What the task requires: Keep the images out and set the listing below down word for word.

Extracted records:
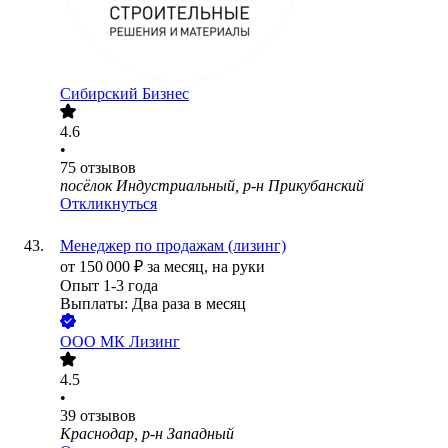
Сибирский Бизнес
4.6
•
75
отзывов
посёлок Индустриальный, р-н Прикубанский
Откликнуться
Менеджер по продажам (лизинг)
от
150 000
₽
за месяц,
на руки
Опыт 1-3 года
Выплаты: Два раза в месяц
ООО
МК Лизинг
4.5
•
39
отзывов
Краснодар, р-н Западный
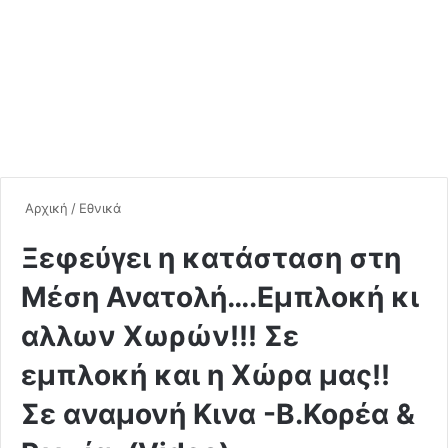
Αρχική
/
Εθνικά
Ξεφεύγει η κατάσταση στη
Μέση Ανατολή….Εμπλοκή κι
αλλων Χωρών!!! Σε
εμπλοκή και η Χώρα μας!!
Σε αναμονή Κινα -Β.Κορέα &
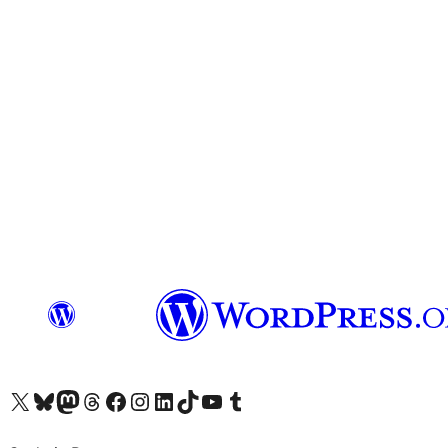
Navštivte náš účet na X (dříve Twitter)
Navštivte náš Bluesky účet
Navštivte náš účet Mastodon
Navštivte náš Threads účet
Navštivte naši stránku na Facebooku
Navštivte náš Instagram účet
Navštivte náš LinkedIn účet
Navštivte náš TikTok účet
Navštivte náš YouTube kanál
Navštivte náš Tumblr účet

Result of this exercise:
Сибирский Бизнес
4.6
•
75
отзывов
посёлок Индустриальный, р-н Прикубанский
Откликнуться
Менеджер по продажам (лизинг)
от
150 000
₽
за месяц,
на руки
Опыт 1-3 года
Выплаты: Два раза в месяц
ООО
МК Лизинг
4.5
•
39
отзывов
Краснодар, р-н Западный
Αρχική
/
Εθνικά
Ξεφεύγει η κατάσταση στη
Μέση Ανατολή….Εμπλοκή κι
αλλων Χωρών!!! Σε
εμπλοκή και η Χώρα μας!!
Σε αναμονή Κινα -Β.Κορέα &
Navštivte náš účet na X (dříve Twitter)
Navštivte náš Bluesky účet
Navštivte náš účet Mastodon
Navštivte náš Threads účet
Navštivte naši stránku na Facebooku
Navštivte náš Instagram účet
Navštivte náš LinkedIn účet
Navštivte náš TikTok účet
Navštivte náš YouTube kanál
Navštivte náš Tumblr účet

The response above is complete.